*** Opening PROVIDED ENTRIES ***
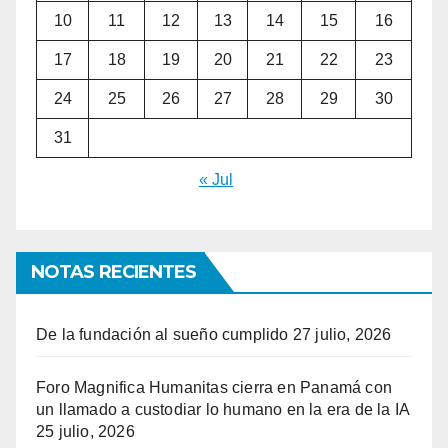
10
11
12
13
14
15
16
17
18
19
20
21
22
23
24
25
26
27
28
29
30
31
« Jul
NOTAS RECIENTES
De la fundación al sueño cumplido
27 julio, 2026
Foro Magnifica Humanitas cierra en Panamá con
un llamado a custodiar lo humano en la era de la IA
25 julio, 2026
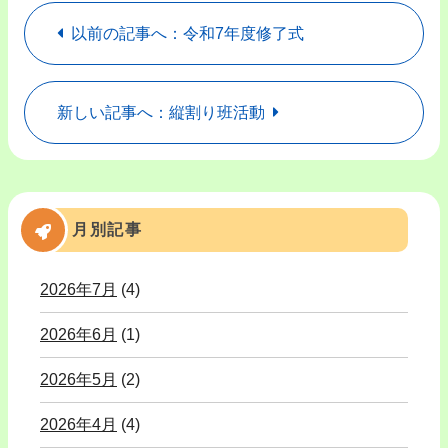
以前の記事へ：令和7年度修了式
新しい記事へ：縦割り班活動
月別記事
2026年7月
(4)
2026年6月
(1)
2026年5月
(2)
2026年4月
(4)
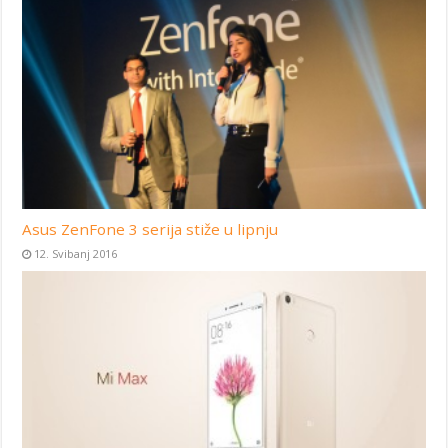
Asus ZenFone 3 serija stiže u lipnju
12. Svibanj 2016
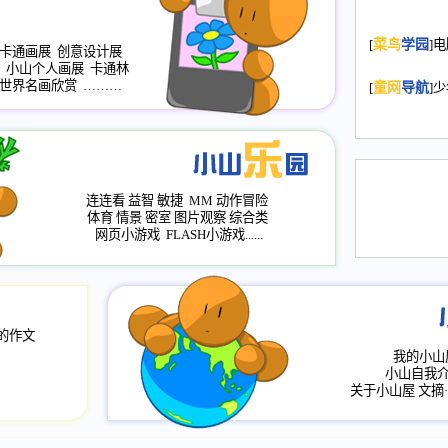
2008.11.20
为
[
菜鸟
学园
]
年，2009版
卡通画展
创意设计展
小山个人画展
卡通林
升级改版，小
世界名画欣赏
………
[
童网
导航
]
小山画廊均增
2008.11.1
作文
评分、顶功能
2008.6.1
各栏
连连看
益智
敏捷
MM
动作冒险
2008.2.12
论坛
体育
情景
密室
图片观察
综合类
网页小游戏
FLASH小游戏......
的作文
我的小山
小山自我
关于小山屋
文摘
*** Closing PROVIDED ENTRIES ***
» WHAT TO PRODUCE
This calls for an exact copy of all the entries above, with the pictures omitted.

» WRITTEN ANSWER
10
11
12
13
14
15
16
17
18
19
20
21
22
23
24
25
26
27
28
29
30
31
« Jul
NOTAS RECIENTES
De la fundación al sueño cumplido
27 julio, 2026
Foro Magnifica Humanitas cierra en Panamá con
un llamado a custodiar lo humano en la era de la IA
25 julio, 2026
以前の記事へ：令和7年度修了式
新しい記事へ：縦割り班活動
月別記事
2026年7月
(4)
2026年6月
(1)
2026年5月
(2)
2026年4月
(4)
Asus ZenFone 3 serija stiže u lipnju
12. Svibanj 2016
2008.11.20
为
[
菜鸟
学园
]
年，2009版
卡通画展
创意设计展
小山个人画展
卡通林
升级改版，小
世界名画欣赏
………
[
童网
导航
]
小山画廊均增
2008.11.1
作文
评分、顶功能
2008.6.1
各栏
连连看
益智
敏捷
MM
动作冒险
2008.2.12
论坛
体育
情景
密室
图片观察
综合类
网页小游戏
FLASH小游戏......
的作文
我的小山
小山自我
关于小山屋
文摘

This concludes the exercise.